Beachgoers in Long Beach, circa 1910. (California Historical Society)

George Freeth, the man who brought surfing to Venice

In the early 1900s, few Californians could swim, let alone surf.

So when a Hawaiian named George Freeth performed surfing demonstrations at Venice Beach in 1907, spectators were mesmerized by the man who could dance on the waves.

Born in 1883 in Waikiki to a Native Hawaiian mother and English father, Freeth fell under the spell of the ocean from a young age.

By the summer of 1907, he was 23 years old and a master of his craft, doing headstands on an 8-foot-long wooden board. That’s when Jack London, vacationing in the islands, became entranced by Freeth and brought him to the world’s attention. In a widely published account, the San Francisco author wrote: “I saw him tearing in on the back of [a wave], standing upright on his board, carelessly poised, a young god with sunburn.”

Later that year, the cigarette mag­nate Abbot Kinney hired Freeth to perform his “peculiar art” for patrons of his beach resort on the west side of Los Angeles, which he called Venice of America.

Freeth was a surfer king, a champion swimmer, and an expert high diver.
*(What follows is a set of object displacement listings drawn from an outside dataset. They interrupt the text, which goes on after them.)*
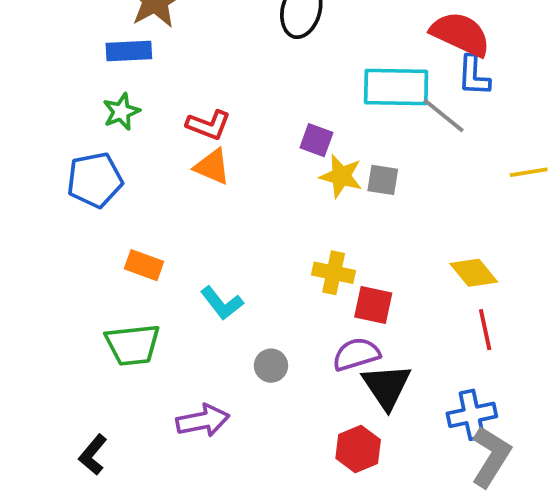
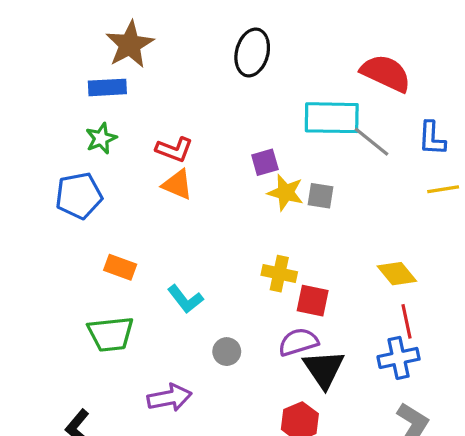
blue L-shape: (474, 76) -> (432, 138), moved
purple square: (316, 140) -> (265, 162), turned -36
blue cross: (472, 415) -> (399, 358), moved

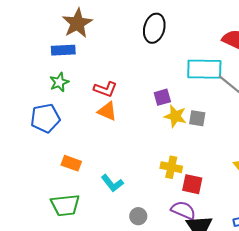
purple semicircle: (298, 342) -> (183, 210), turned 40

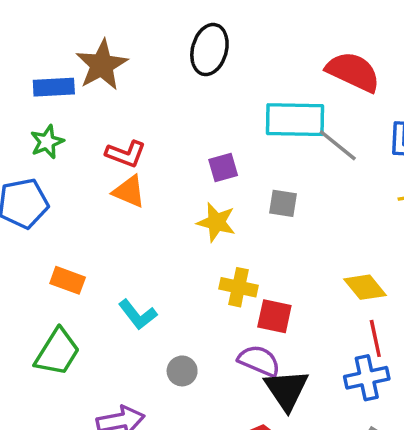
brown star: (77, 23) -> (102, 65), moved
yellow star: (175, 116) -> (216, 222), moved
green trapezoid: (65, 205) -> (57, 352), turned -52

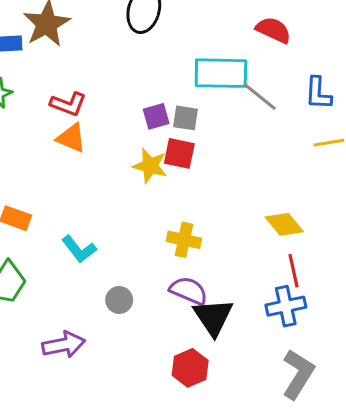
red semicircle: (353, 72) -> (273, 30), size x0.7
gray square: (283, 203) -> (185, 118), moved
yellow cross: (239, 287) -> (184, 240), moved
red square: (274, 316) -> (179, 153), moved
Then he became a lifesaving hero.

George Freeth worked as a swimming instructor in Redondo Beach, circa 1910. (Los Angeles County Lifeguard Trust Fund)

At the time, many Californians viewed the ocean as a place of mystery and danger. Transplants from the Midwest underestimated rip currents. Women, compelled by modesty, wore Edwardian bathing dresses that became heavy when wet. Drownings were common.
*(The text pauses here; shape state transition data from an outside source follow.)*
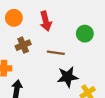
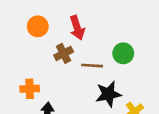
green circle: (85, 34) -> (123, 53), moved
brown cross: (23, 45) -> (64, 53), moved

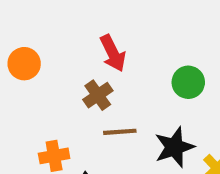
orange circle: (38, 26) -> (24, 64), moved
brown line: (92, 66) -> (120, 132), moved

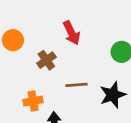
brown cross: (98, 95) -> (46, 60), moved

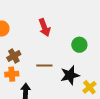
brown cross: (46, 60) -> (14, 56), moved

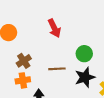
green circle: (79, 45) -> (84, 54), moved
Freeth embarked on a trailblazing career as a beach lifeguard along the Southern California coast. He developed a portable buoy-and-reel rescue device and showed how lifeguards could reach struggling swimmers faster on boards than by boat, as had been the practice. Based on newspaper accounts, the surf historian Patrick Moser wrote, he saved at least 200 people from drowning.
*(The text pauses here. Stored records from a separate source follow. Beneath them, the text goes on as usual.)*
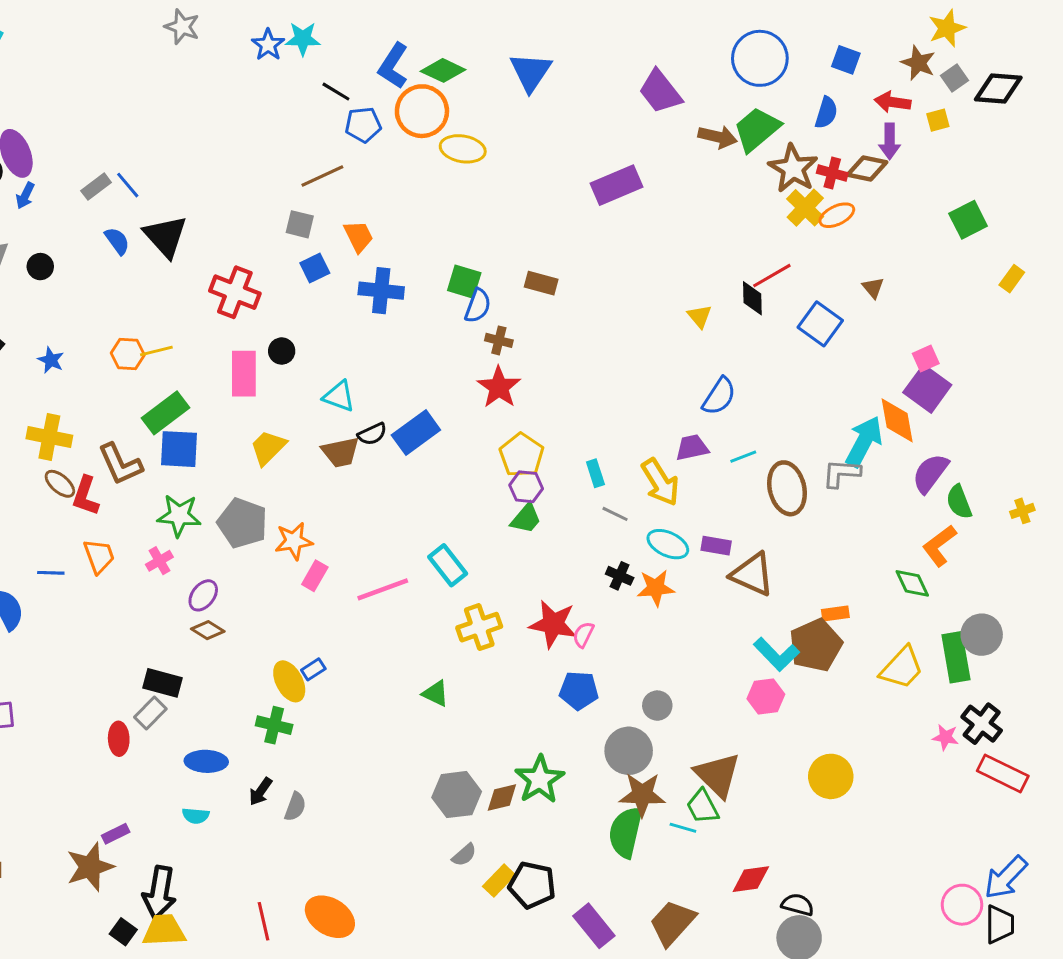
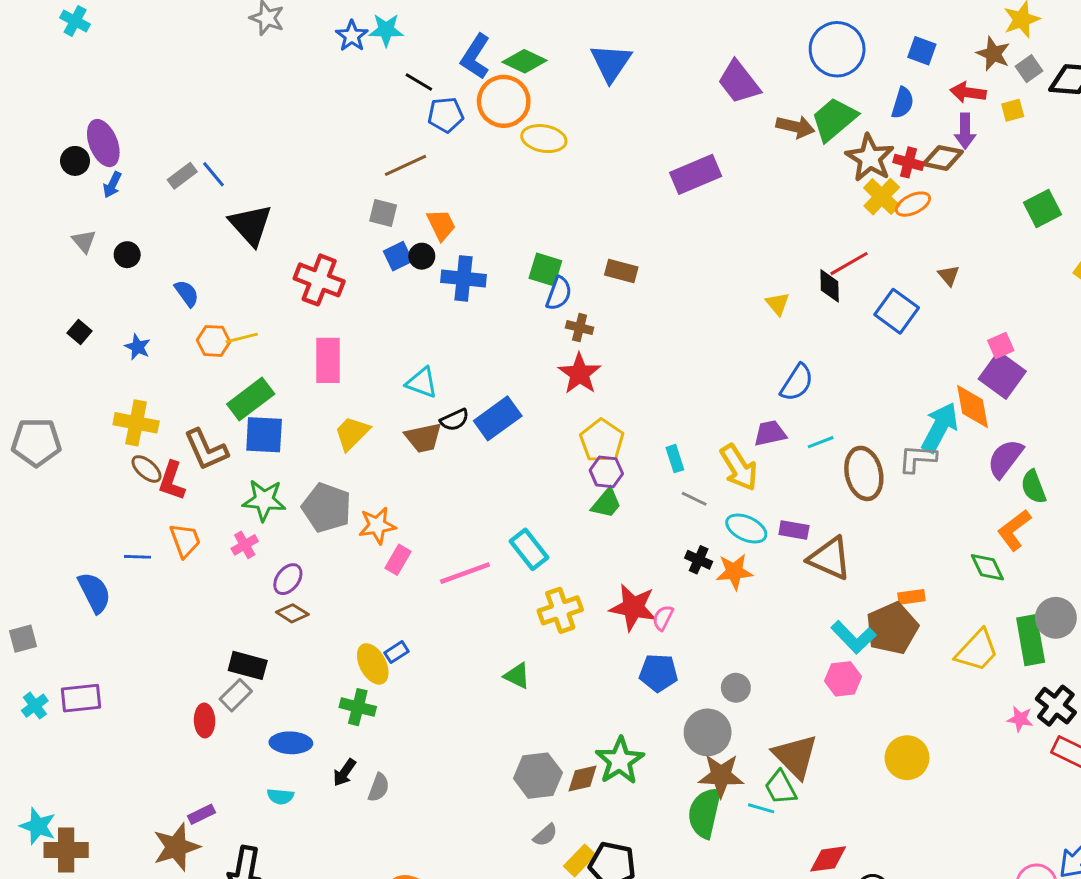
blue semicircle: (117, 241) -> (187, 293), moved
black circle: (282, 351) -> (422, 256), moved

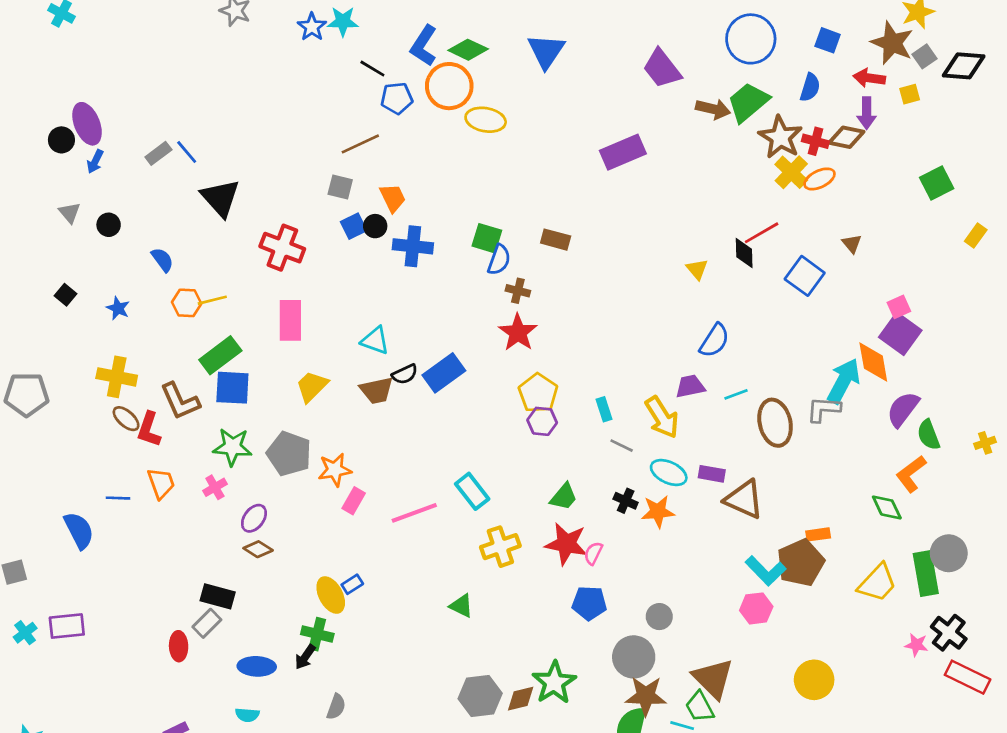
brown star: (993, 54) -> (892, 43), size x1.4
green trapezoid: (606, 503) -> (564, 497), moved
black arrow: (344, 773) -> (305, 657), moved

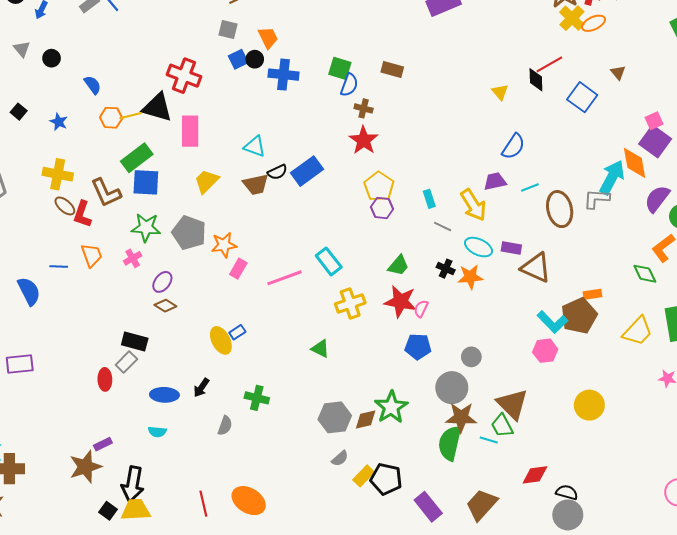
black triangle: (220, 198) -> (157, 107), moved, turned -32
green cross: (317, 634) -> (257, 398), moved

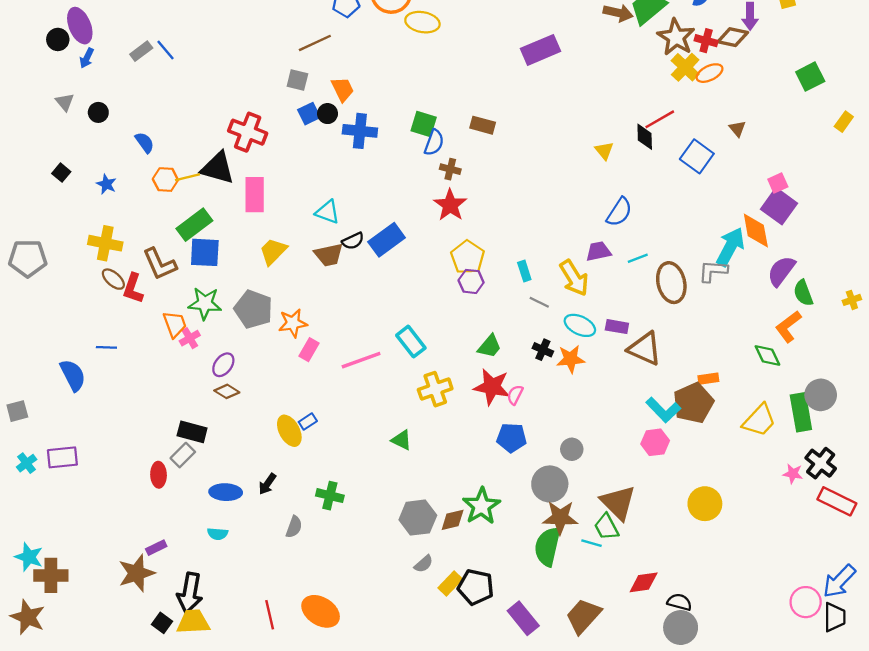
orange trapezoid: (92, 255) -> (175, 324), moved

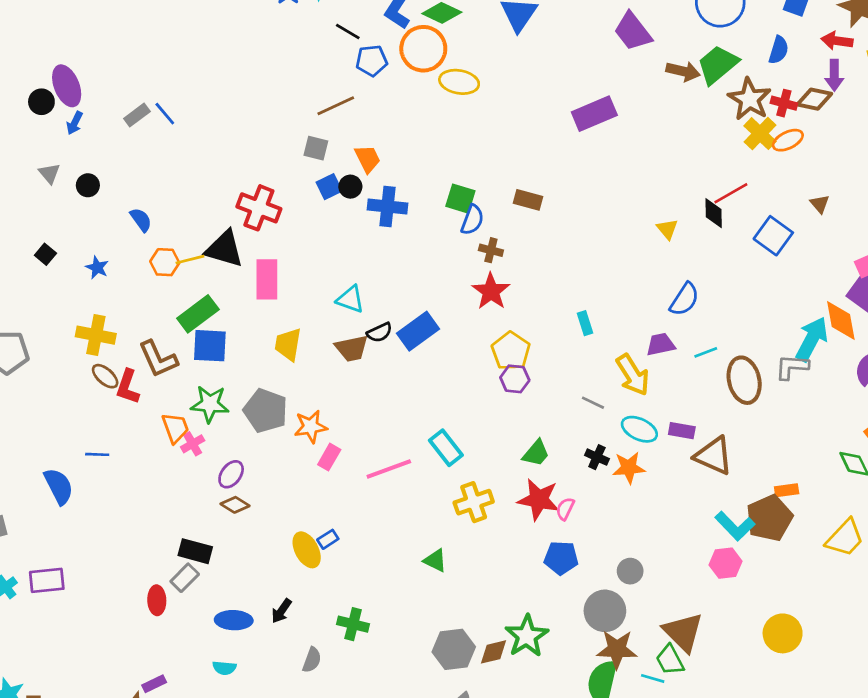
yellow trapezoid: (273, 251) -> (288, 344), turned -36
cyan rectangle: (524, 271) -> (585, 323), moved

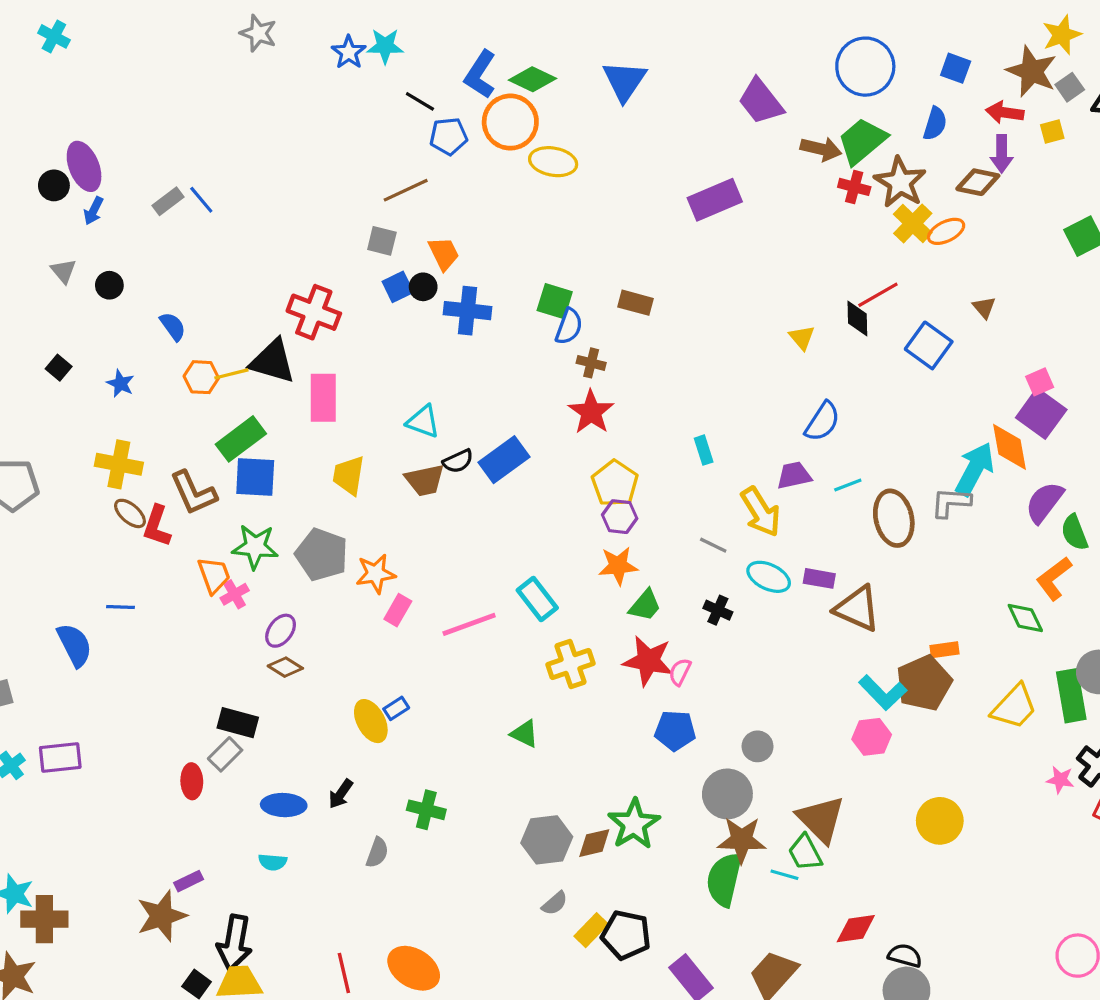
red cross: (784, 103) -> (854, 187), moved
orange star: (629, 468) -> (618, 566), moved

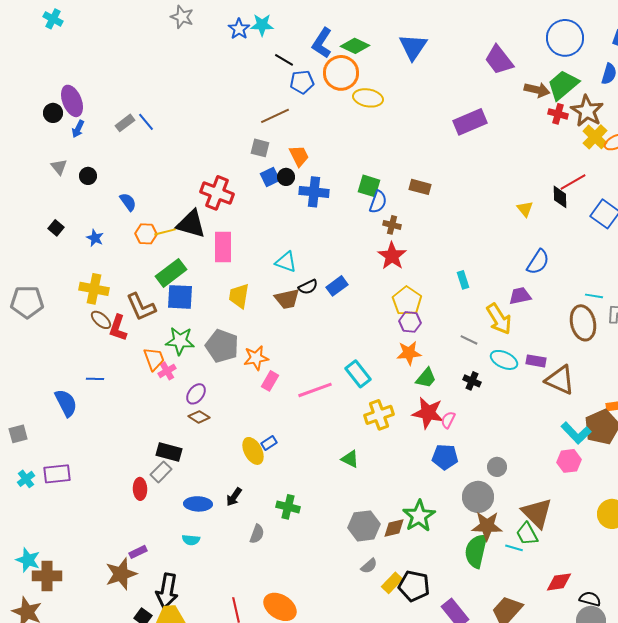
blue rectangle: (504, 460) -> (337, 286), size x0.7
cyan line: (848, 485) -> (594, 296), moved, turned 30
The most celebrated rescue unfolded during a sudden squall in December of 1908, when Freeth was reported to leap from the Venice Pier three times to single-handedly save seven struggling Japanese fishermen. The fishermen were so grateful they changed the name of their village on Santa Monica Bay to Port Freeth.

“History presents no instance of heroism that is greater,” the Los Angeles Herald gushed. “Over and over again he dared the waves and battled with the tempest for human lives.”

Two years later, Freeth was awarded medals for valor by the U.S. Congress and Hawaii.

George Freeth and fellow surfer Jimmy McIntosh at San Diego’s Ocean Beach in 1918.

In 1916, Freeth was recruited to teach swimming in San Diego. In photos from this period, Moser has said, Freeth embodies the quintessential beach culture that would define California: confident, relaxed, fit, tan. It was then, at the height of his strength, that Freeth died. At age 35, he contracted influenza during the tail end of the flu pandemic of 1918 and 1919 and succumbed to lung complications three months later. “In essence,” Moser wrote, “he drowned.”

Freeth’s possessions, according to one account, could fit in the same suitcase he carried when he arrived in Venice 12 years earlier. But he left much else behind: hundreds of saved lives, a modern lifeguard service, and a template for the idea of California itself.